=== WHAT YOU ARE ASKED TO DO ===
What you return must be every line below that includes the word "this".

=== Extracted records ===
_ _ _
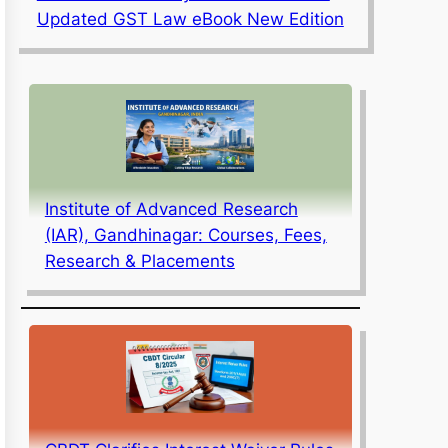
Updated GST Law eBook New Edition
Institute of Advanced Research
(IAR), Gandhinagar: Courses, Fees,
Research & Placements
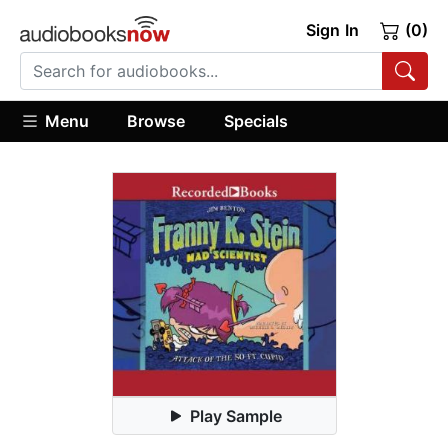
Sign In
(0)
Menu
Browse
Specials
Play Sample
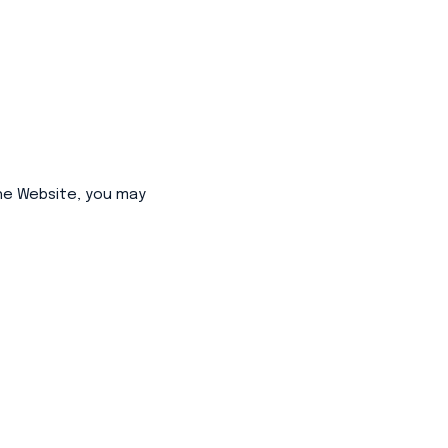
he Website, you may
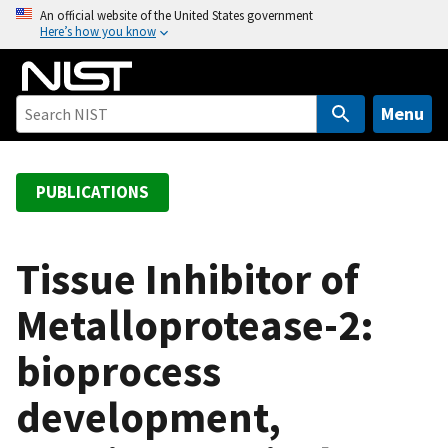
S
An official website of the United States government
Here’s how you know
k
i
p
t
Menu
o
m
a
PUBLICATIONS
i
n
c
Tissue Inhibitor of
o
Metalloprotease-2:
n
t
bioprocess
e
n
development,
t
_ _ _
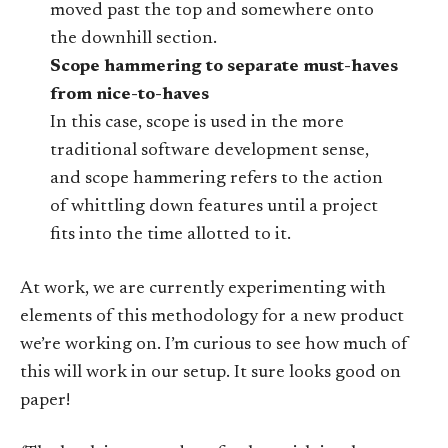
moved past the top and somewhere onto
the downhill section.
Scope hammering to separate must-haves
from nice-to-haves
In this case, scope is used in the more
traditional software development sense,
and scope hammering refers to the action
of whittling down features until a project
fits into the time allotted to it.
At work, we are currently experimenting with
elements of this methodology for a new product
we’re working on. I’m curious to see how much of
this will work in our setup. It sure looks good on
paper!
_ _ _
=== REPLY ===
In this case, scope is used in the more
elements of this methodology for a new product
this will work in our setup. It sure looks good on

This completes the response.